As I stated in another forum, non-human animals will never be members of human society, because their lack of moral agency, so they can’t engage in a human social contract. In this aspect, they are like the marginal human cases. However, differently from the marginal human cases, normal non-human animals are fully functional individuals (who, in the case of the wild animals, weren’t brought to existence by human action – so we don’t have the moral obligation to take care of them as we have in the case of the domestic animals and the marginal human cases). Some of them are solitary and hostile towards any other creature (even belonging to their own species), some of them gather together in special occasions while other ones live in societies. Like us, they need a territory to live and to search for food. And animals, especially insects, are ubiquitous. They are almost everywhere and there’s no way to avoid them completely. Even if you were a hermit who tried to avoid causing any harm to other sentient beings collecting just vegetables and living in a cave, you would inevitably step on an insect. Apparently, the solution would be to commit suicide, but even in this case you could kill some parasites living in your body. So, definitely there’s no cruelty-free lifestyle.

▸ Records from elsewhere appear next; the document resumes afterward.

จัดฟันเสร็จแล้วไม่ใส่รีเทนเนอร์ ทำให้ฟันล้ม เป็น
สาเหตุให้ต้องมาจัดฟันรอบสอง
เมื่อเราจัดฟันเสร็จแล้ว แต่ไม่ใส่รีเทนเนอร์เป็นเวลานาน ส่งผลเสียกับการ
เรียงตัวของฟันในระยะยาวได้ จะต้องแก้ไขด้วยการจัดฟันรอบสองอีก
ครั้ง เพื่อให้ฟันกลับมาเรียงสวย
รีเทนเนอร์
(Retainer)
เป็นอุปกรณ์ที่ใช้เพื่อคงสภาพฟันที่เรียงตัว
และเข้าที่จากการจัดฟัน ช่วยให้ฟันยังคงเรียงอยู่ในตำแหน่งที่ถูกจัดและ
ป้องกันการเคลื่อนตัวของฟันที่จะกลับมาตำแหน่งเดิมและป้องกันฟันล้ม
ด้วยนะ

Since we cannot gently ask the other animals to not eat our crops, to go to another place because we have to built houses, roads and dams and grow our crops, to not spread diseases and to not bite us, sometimes we have to “persuade” them in a not very nice fashion. There is a real conflict between those animals and us and someone may get hurt, displaced or killed in the process. As we usually are most powerful, the other animals suffer these negative consequences. But since we have moral agency, we are aware of the consequences of our actions towards other sentience beings (because since they are sentient they are right-bearers) and we have to do all that we can to minimize our impact (in the same way described in the second paragraph). In the case of conflict with other animals, we may treat them differently of humans because we cannot have a deal with them and because of practical matters like scale and number of individuals (we can expel a herd of elephants of our crops without seriously harming them but that’s not possible in the case of millions of grasshoppers).

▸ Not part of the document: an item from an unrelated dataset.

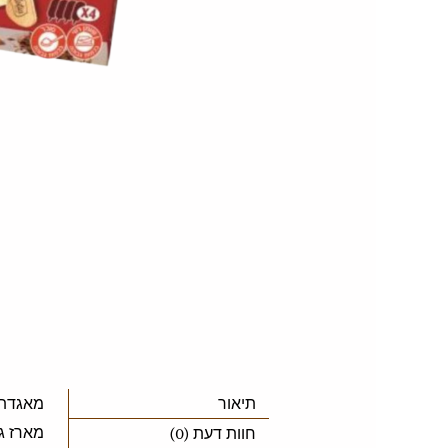
תיאור
מאגדת ג
מארז גל
חוות דעת (0)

Finally, as you may know, the essence of animal rights is leaving them alone as far as it’s possible (and it’s not always possible as you could see above) and not using them as our resources. Sometimes we have to capture and study them as in the case of the animals who are poisonous, who can eat our crops or transmit diseases, but that’s preventive self-defense.

I hope I could clarified this subject and I’d like to sorry in advance for my English because I’m not a native speaker and I noticed you are very concerned about that (as you should!).